Compressive fatigue behavior of human vertebral trabecular bone.

Damage accumulation under compressive fatigue loading is believed to contribute significantly to non-traumatic, age-related vertebral fractures in the human spine. Only few studies have explored trabecular bone fatigue behavior under compressive loading and none examined the influence of trabecular architecture on fatigue life. In this study, trabecular bone samples of human lumbar and thoracic vertebrae (4 donors from age 29 to 86, n=29) were scanned with a microCT system prior to compressive fatigue testing to determine morphology-mechanical relationships for this relevant loading mode.

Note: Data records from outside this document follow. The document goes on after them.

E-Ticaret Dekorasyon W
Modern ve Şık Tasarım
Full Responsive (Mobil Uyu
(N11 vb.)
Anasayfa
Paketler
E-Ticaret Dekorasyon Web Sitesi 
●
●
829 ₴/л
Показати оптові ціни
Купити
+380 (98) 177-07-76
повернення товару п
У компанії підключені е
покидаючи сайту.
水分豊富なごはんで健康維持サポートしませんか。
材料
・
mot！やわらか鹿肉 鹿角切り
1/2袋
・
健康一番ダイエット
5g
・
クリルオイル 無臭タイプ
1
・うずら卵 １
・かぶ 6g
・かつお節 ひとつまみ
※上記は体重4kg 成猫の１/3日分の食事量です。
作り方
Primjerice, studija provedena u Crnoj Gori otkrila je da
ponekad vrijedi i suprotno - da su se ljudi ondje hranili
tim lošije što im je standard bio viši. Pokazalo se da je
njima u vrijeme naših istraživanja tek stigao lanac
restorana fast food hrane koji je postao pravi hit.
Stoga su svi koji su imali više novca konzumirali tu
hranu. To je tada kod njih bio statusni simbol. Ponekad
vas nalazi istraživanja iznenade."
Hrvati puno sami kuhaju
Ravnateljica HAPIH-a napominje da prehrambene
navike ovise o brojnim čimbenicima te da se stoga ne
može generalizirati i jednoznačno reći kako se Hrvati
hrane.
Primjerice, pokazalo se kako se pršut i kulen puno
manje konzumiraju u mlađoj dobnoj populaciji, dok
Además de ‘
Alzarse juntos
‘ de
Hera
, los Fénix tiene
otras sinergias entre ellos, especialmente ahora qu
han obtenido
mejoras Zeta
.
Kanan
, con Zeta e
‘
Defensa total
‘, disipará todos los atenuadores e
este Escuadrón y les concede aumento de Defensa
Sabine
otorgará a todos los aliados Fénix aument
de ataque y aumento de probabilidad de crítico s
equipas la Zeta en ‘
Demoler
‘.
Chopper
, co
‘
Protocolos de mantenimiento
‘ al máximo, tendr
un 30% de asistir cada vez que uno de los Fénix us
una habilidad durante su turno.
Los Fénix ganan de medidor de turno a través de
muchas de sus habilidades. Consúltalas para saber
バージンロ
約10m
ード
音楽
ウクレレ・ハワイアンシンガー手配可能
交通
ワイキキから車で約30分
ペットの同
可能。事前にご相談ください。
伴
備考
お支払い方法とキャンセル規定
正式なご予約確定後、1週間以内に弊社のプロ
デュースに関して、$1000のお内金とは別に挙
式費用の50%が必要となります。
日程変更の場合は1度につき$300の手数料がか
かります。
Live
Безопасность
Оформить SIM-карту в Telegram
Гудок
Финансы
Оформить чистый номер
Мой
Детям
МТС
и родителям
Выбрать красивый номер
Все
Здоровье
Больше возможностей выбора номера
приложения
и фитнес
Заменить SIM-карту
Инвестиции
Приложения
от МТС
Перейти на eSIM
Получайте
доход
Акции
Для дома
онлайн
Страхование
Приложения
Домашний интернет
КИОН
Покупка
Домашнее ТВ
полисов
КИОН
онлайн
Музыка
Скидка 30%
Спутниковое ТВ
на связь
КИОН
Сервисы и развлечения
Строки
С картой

Inspired from previous fabric-based relationships for elastic properties and quasi-static strength of trabecular bone, a simple power relationship between volume fraction, fabric eigenvalue, applied stress and the number of cycles to failure is proposed. The experimental results demonstrate a high correlation for this relationship (R2=0.95) and detect a significant contribution of the degree of anisotropy towards prediction of fatigue life. Step-wise regression for total and residual strains at failure suggested a weak, but significant correlation with volume fraction. From the obtained results, we conclude that the applied stress normalized by volume fraction and axial fabric eigenvalue can estimate fatigue life of human vertebral trabecular bone in axial compressive loading.